+++ DATA +++

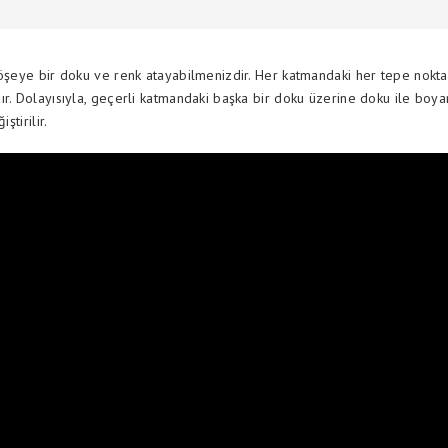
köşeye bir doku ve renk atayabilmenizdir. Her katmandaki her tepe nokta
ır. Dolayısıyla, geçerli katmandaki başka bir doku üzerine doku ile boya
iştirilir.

+++
+++ DATA +++

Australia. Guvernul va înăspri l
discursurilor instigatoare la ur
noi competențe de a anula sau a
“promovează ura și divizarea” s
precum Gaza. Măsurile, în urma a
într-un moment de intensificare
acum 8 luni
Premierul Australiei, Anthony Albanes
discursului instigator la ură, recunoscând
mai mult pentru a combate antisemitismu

+++

WHAT YOU ARE ASKED TO DO: Of the lines above, show those in which "katmandaki" appears.

ANSWER TO THIS PROBLEM:
köşeye bir doku ve renk atayabilmenizdir. Her katmandaki her tepe nokta
ır. Dolayısıyla, geçerli katmandaki başka bir doku üzerine doku ile boya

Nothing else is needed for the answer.